Secondo il quale “gli ultimi dati della Banca centrale europea (le statistiche sugli acquisti di debito divise per Paese, ndr) dimostrano che l’Eurotower ha utilizzato miliardi di euro per acquistare obbligazioni per proteggere l’Italia e altri membri periferici dell’eurozona, da quando ha attivato la loro linea di rinvestimento dei titoli in scadenza (embrione dello scudo anti-spread, ndr) nell’ambito del Pepp”.

Ebbene, sempre secondo il Wsj, i medesimi dati “indicano un uso significativo dei fondi liberati dal debito in scadenza nel portafoglio pandemico relativo al Pepp, oltre che un calo di 18,9 miliardi di euro fino a luglio delle obbligazioni tedesche, francesi e olandesi nel bilancio della Bce. Parallelamente, gli acquisti netti di debito da Italia, Spagna, Portogallo e Grecia sono stati pari a 17,3 miliardi di euro”. Tutto questo significa essenzialmente una cosa. Che la Banca centrale ha aiutato più l’Italia e meno Berlino, per buona pace di quel Joachim Nagel, governatore della Bundesbank, che con Roma e il suo debito ha davvero poco feeling.

“La Banca Centrale Europea ha promesso che avrebbe impedito che i costi di prestito dell’Italia andassero fuori controllo, e sembra che i banchieri facciano sul serio. I dati pubblicati dalla stessa Bce evidenziano il sussidio che Francoforte sta già offrendo per i prestiti italiani”. D’altronde, se la Bce compra titoli italiani, lo spread si raffredda perché non è necessario alzare i rendimenti e dunque il premio sui titoli stessi per assicurarsi la sottoscrizione dei bond (e dunque la liquidità necessaria a sostenere parte della spesa pubblica italiana) durante le aste.

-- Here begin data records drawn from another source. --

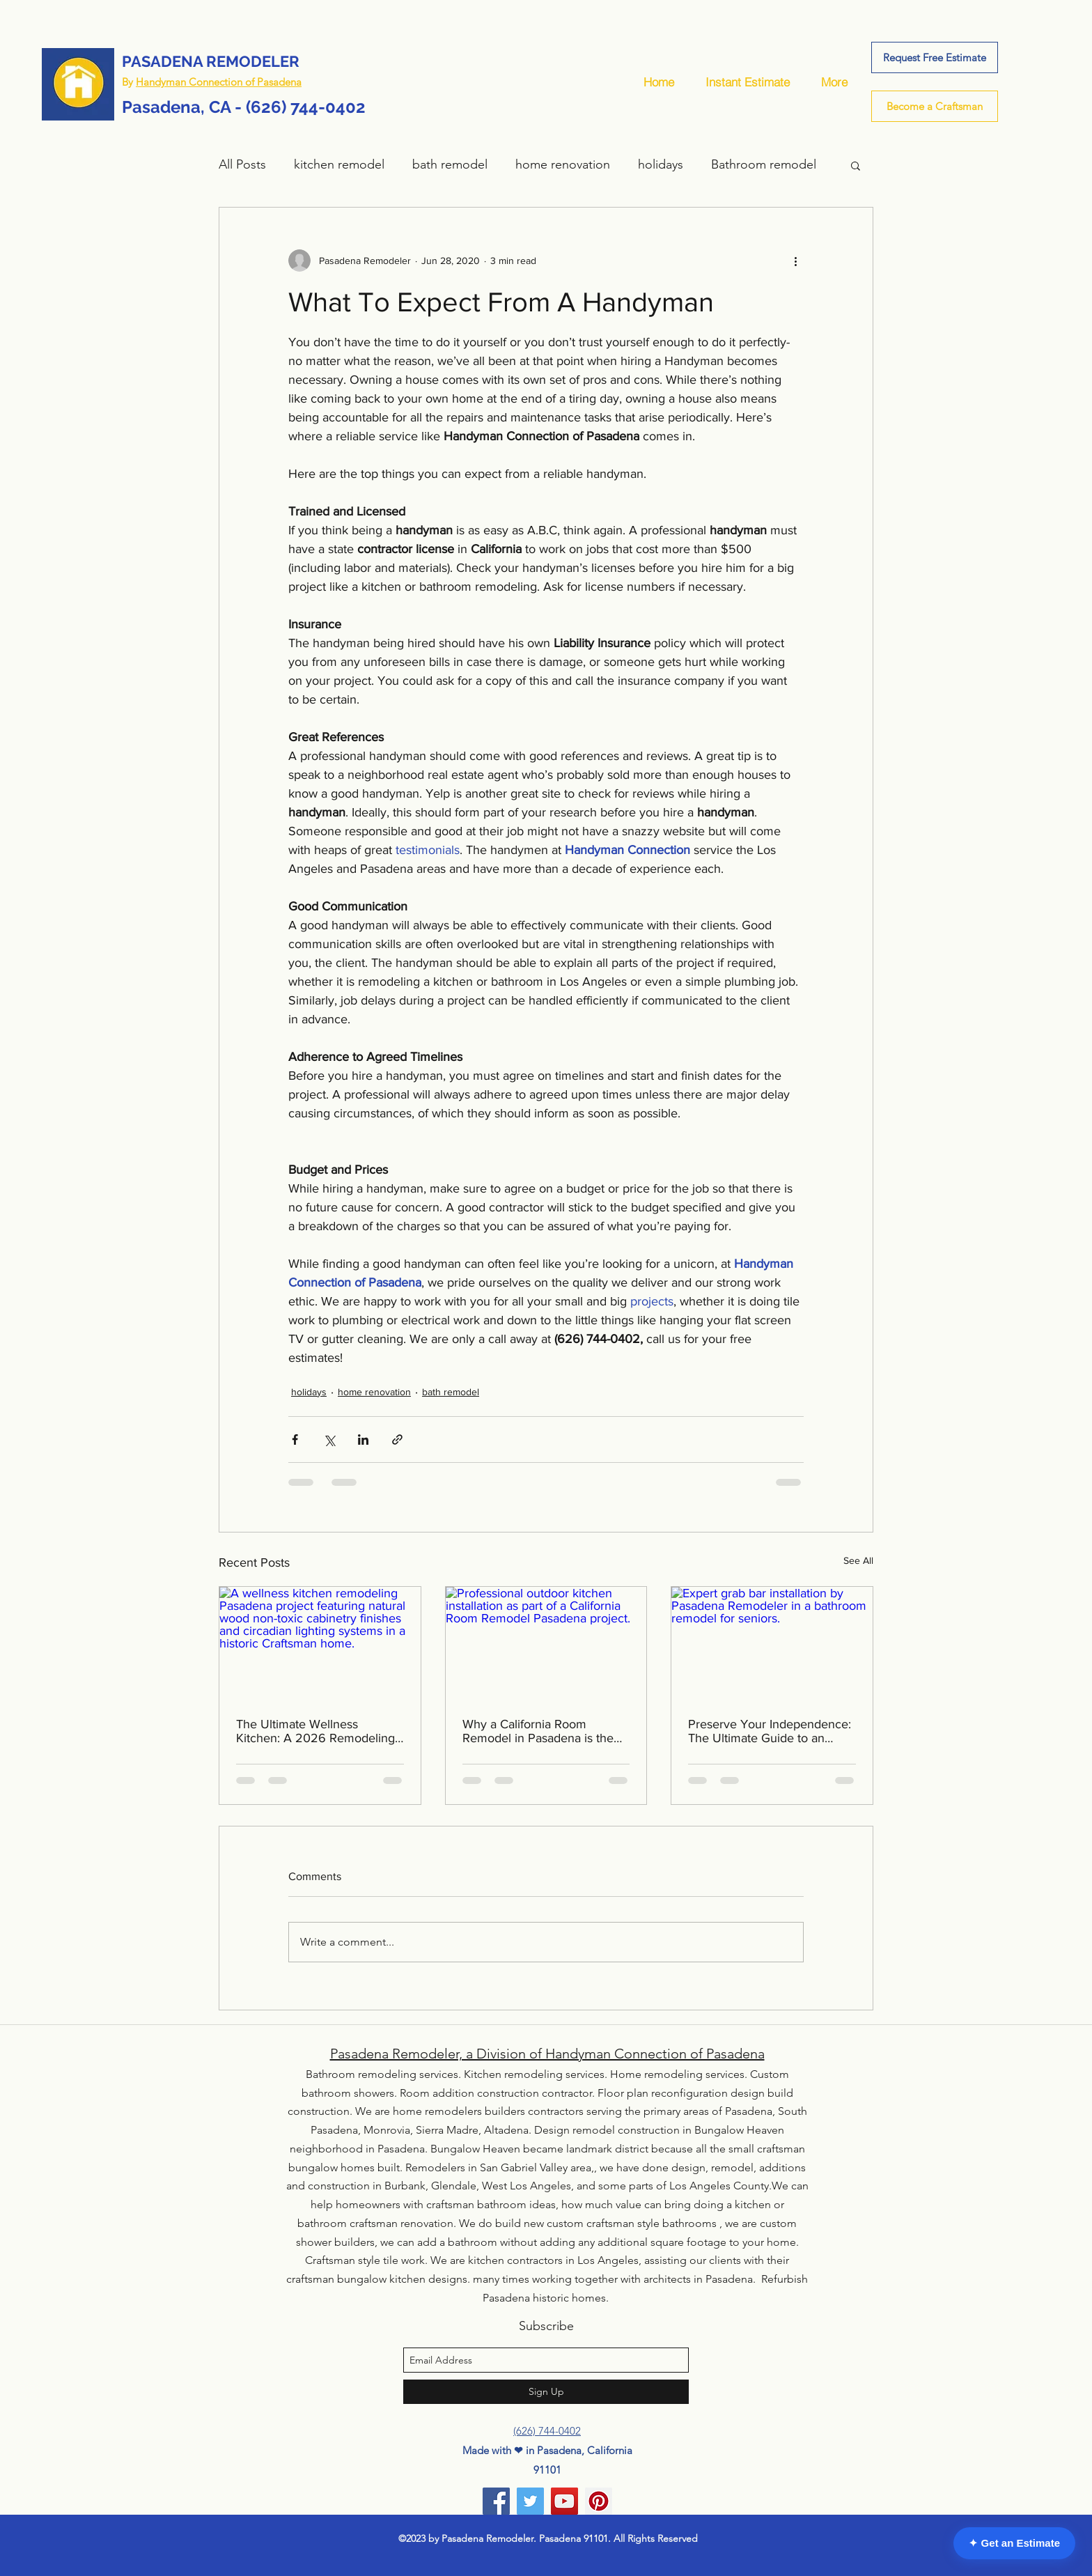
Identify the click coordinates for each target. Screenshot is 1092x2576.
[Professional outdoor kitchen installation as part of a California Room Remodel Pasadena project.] (546, 1643)
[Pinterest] (598, 2501)
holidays (660, 164)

La stessa Banca centrale ha spesso dichiarato, come peraltro ricorda il Wsj, di voler combattere la frammentazione dei costi del debito. E cioè di impedire che per un Paese sostenere il proprio debito e per le sue banche concedere prestiti, diventi troppo oneroso. Ed è proprio questa la ratio dell’aiuto all’Italia, scongiurare discrasie finanziarie che potrebbero danneggiare non solo la tenuta dell’euro ma anche la trasmissione a livello nazionale della politica monetaria centrale. Non è detto che lo scudo anti-spread alla fine entri in funzione, ma è certo che per l’Italia, alle prese con le tensioni politiche in vista del voto, è un po’ come se lo fosse già.

E meno male perché le casse pubbliche italiane saranno presto nuovamente sotto stress. Almeno stando ai calcoli dell’Istituto Bruno Leoni. Il motivo è semplice, il costo delle società partecipate che navigano in cattive acque. “Quest’anno lo Stato dovrà spendere cinque miliardi di euro per salvare le imprese partecipate che si trovano in difficoltà, in aggiunta ai due miliardi già spesi per Saipem (la ricapitalizzazione, ndr)”, chiarisce in un editoriale il Bruno Leoni.

“Il Tesoro e la Cassa depositi e prestiti sono infatti chiamati a coprire le perdite di aziende che, altrimenti, potrebbero entrare in crisi. Nell’elenco, sulla scrivania del ministro dell’Economia Daniele Franco e dell’amministratore delegato della Cdp Dario Scannapieco, ci sarebbero Fincantieri, Ansaldo Energia, Monte dei paschi di Siena, Ita e l’ex Ilva. Ciascuna di queste aziende fa storia a sé. Alcune sono realtà tendenzialmente sane che stanno attraversando una fase complicata a causa della congiuntura internazionale. Altre, come Ita, hanno ben poche speranze di generare utili a meno di non entrare nel perimetro dei grandi gruppi internazionali. Altre ancora pagano pegno a uno Stato e a un ceto politico che non riesce ad accettare il principio per cui un’impresa, una volta privatizzata, non deve più prendere ordini dalla politica. La campagna elettorale offre un’opportunità ai partiti per spiegare agli elettori che lo statalismo ha un prezzo, e chiedere loro se sono disposti a sostenerlo”.